La Merveille date des premières années du treizième siècle. Elle fut commencée vers 1203 (ou 1204) par Jourdain[8], à qui le roi de France Philippe II envoya «une grande somme de deniers» pour réparer les désastres de l’incendie allumé en 1203 par les Bretons, conduits par leur duc Guy de Touars; sa construction, continuée par les abbés successeurs de Jourdain, fut achevée en 1228.

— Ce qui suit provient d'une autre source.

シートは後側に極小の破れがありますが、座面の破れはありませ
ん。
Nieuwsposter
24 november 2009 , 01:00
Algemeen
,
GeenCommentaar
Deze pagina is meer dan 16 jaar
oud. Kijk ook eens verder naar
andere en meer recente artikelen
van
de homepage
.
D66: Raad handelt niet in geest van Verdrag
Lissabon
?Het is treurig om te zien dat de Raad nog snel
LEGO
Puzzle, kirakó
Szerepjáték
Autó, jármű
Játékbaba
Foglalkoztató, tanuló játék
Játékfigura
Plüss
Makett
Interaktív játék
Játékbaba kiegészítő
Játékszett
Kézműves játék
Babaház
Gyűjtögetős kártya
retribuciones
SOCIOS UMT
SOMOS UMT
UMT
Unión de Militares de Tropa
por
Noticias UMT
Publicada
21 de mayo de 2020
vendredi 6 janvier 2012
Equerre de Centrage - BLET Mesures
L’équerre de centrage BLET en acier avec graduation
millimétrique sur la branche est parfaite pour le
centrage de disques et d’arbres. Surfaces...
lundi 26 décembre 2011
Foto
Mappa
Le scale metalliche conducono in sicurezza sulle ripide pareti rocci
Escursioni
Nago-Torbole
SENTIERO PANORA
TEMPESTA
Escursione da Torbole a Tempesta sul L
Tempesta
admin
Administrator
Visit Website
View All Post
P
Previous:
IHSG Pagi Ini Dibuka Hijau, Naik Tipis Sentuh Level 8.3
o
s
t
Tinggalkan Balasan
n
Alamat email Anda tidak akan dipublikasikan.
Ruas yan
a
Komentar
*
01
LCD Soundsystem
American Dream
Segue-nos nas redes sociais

Ces superbes bâtiments, construits entièrement en granit, furent élevés d’un jet hardi, sur un plan savamment et puissamment conçu sous l’inspiration de Jourdain et que les successeurs de cet abbé suivirent religieusement jusqu’à la fin. Il faut rendre hommage à cette œuvre grandiose, et l’admirer, en songeant aux efforts énormes qu’il a fallu faire pour la réaliser aussi rapidement (c’est-à-dire en vingt-cinq ans), au sommet d’un rocher escarpé, séparé du continent par la mer ou une grève mobile et dangereuse, cette situation augmentant les difficultés du transport des matériaux qui provenaient des carrières de la côte, d’où les religieux tiraient le granit nécessaire à leurs travaux. Une partie de ces matériaux, fort peu importante du reste, était extraite de la base du rocher même; mais si la traversée de la grève était évitée, il existait néanmoins de grands obstacles pour les mettre en œuvre après les avoir montés au pied de la Merveille, dont la base est à plus de 50 mètres au-dessus du niveau de la mer.

Bien que des différences se remarquent dans la forme des contreforts extérieurs, différences résultant des dispositions intérieures des salles, il n’en est pas moins certain que les deux bâtiments composant la Merveille ont été combinés et construits en même temps. Il suffit, pour en être convaincu, d’étudier leurs dispositions générales, surtout l’arrangement particulier de l’escalier ménagé dans l’épaisseur du contrefort, au point de jonction de ces deux bâtiments et couronné par une tourelle octogonale; cet escalier prend naissance dans l’aumônerie, dessert la salle des Chevaliers à l’ouest, et aboutit au dortoir, à l’est, puis au crénelage au-dessus, au nord.

Presque tous les historiens modernes du Mont-Saint-Michel, affirment que la Merveille fut élevée par Roger II, au commencement du douzième siècle. L’un d’eux la fait même remonter au onzième siècle.